Output, word for word, the line that contains "nacional de las" and all lines after it in the records below, omitting pictures.

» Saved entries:
----------

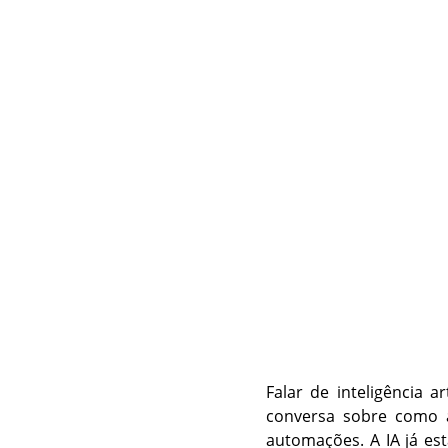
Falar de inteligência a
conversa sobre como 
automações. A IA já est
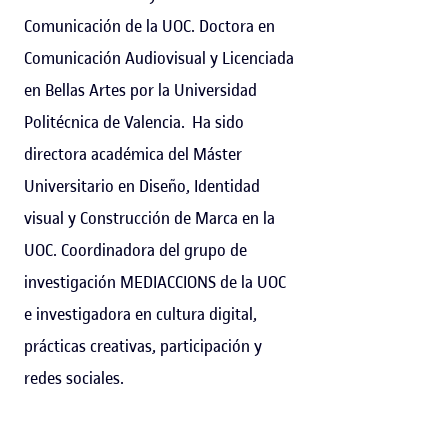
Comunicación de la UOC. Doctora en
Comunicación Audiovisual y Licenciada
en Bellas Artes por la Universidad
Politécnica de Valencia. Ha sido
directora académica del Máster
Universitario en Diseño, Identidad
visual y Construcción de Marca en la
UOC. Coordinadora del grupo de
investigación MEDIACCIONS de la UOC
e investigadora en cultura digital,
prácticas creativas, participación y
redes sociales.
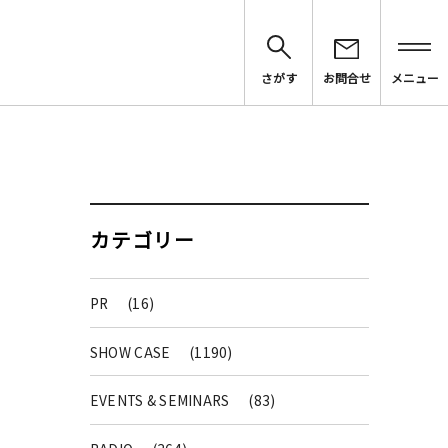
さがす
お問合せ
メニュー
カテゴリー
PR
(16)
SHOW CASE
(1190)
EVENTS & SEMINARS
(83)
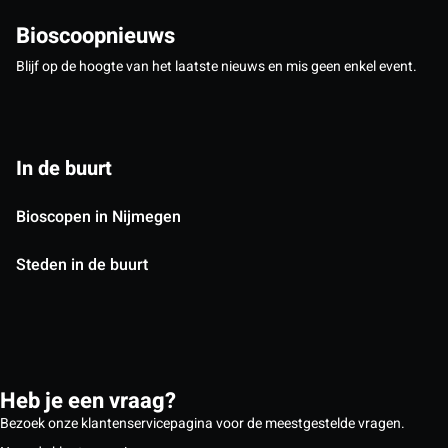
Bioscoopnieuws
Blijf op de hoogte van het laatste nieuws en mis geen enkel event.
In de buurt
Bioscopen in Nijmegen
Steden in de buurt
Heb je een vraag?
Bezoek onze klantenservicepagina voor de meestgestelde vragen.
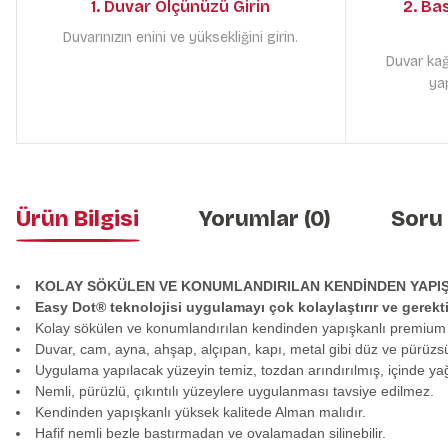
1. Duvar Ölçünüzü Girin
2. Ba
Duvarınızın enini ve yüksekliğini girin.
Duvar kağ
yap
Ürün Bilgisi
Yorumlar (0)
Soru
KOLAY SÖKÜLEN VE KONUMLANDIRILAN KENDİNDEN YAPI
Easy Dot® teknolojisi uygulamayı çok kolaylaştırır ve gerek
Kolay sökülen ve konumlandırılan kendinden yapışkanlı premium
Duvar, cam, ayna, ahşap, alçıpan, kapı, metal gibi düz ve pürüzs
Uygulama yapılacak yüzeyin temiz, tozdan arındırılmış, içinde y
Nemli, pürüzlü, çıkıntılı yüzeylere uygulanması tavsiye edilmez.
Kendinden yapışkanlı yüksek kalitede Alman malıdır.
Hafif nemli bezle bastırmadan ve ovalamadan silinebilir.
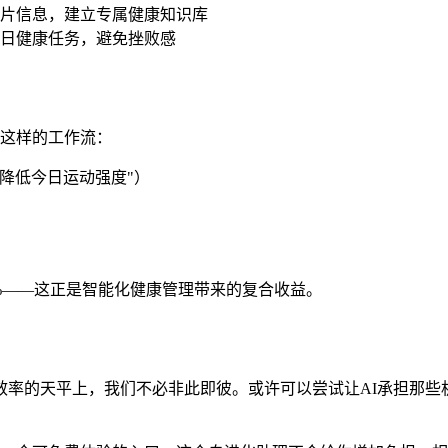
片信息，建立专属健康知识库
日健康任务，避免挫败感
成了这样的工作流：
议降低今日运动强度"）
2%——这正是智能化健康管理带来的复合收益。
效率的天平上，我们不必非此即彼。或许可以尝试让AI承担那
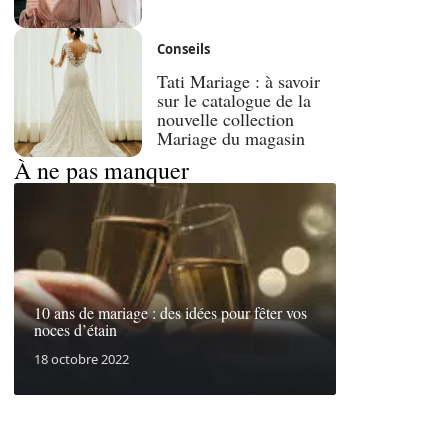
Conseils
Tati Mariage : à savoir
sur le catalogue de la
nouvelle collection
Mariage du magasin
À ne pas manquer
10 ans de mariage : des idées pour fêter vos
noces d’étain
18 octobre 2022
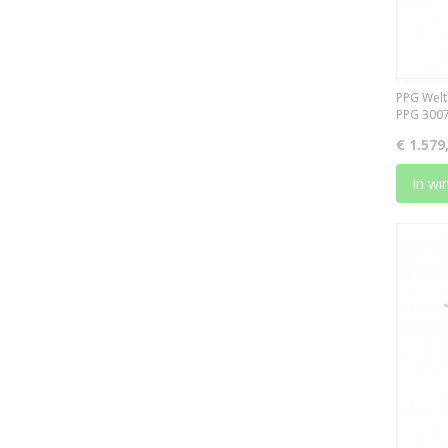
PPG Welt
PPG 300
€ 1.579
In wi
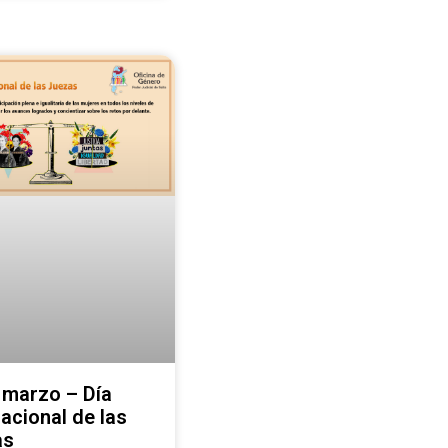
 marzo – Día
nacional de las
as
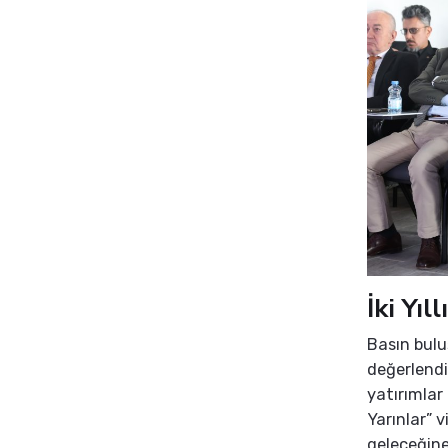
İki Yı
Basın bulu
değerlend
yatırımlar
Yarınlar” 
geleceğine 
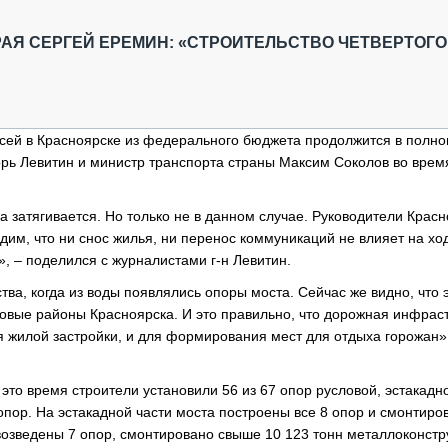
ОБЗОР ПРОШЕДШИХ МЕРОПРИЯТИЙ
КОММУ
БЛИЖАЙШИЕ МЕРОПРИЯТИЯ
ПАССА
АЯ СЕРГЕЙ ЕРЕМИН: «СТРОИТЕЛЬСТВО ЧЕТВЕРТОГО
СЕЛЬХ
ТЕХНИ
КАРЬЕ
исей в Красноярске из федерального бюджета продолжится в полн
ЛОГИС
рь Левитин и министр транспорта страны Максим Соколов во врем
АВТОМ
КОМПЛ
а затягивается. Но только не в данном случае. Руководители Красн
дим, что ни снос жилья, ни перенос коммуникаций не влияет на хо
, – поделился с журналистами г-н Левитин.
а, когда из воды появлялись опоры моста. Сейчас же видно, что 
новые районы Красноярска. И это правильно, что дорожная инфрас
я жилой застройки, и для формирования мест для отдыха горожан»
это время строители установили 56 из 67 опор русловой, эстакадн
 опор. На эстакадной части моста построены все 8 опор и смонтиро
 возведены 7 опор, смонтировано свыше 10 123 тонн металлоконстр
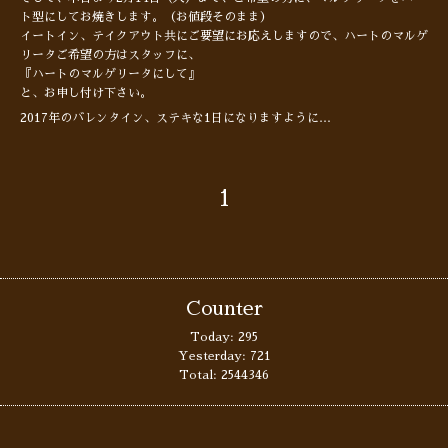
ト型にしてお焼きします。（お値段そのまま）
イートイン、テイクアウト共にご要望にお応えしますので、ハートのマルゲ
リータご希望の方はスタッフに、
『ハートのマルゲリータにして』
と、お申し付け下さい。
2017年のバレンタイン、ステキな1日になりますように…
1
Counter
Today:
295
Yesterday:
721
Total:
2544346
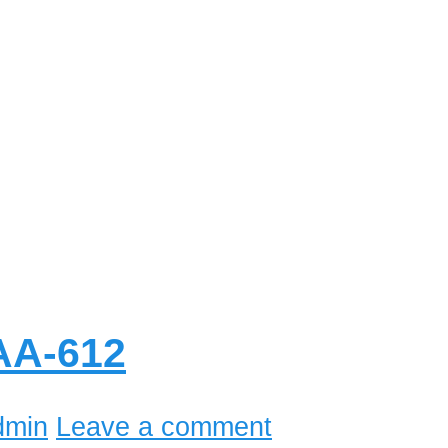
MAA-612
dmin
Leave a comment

----------

» Problem solution:
nacional de las
as
İki Yı
Basın bulu
değerlend
yatırımlar
Yarınlar” 
geleceğine 
ОБЗОР ПРОШЕДШИХ МЕРОПРИЯТИЙ
КОММУ
БЛИЖАЙШИЕ МЕРОПРИЯТИЯ
ПАССА
АЯ СЕРГЕЙ ЕРЕМИН: «СТРОИТЕЛЬСТВО ЧЕТВЕРТОГО
СЕЛЬХ
ТЕХНИ
КАРЬЕ
исей в Красноярске из федерального бюджета продолжится в полн
ЛОГИС
рь Левитин и министр транспорта страны Максим Соколов во врем
АВТОМ
КОМПЛ
а затягивается. Но только не в данном случае. Руководители Красн
дим, что ни снос жилья, ни перенос коммуникаций не влияет на хо
, – поделился с журналистами г-н Левитин.
а, когда из воды появлялись опоры моста. Сейчас же видно, что 
новые районы Красноярска. И это правильно, что дорожная инфрас
я жилой застройки, и для формирования мест для отдыха горожан»
это время строители установили 56 из 67 опор русловой, эстакадн
 опор. На эстакадной части моста построены все 8 опор и смонтиро
 возведены 7 опор, смонтировано свыше 10 123 тонн металлоконстр
ト型にしてお焼きします。（お値段そのまま）
イートイン、テイクアウト共にご要望にお応えしますので、ハートのマルゲ
リータご希望の方はスタッフに、
『ハートのマルゲリータにして』
と、お申し付け下さい。
2017年のバレンタイン、ステキな1日になりますように…
1
Counter
Today:
295
Yesterday:
721
Total:
2544346
MAA-612
dmin
Leave a comment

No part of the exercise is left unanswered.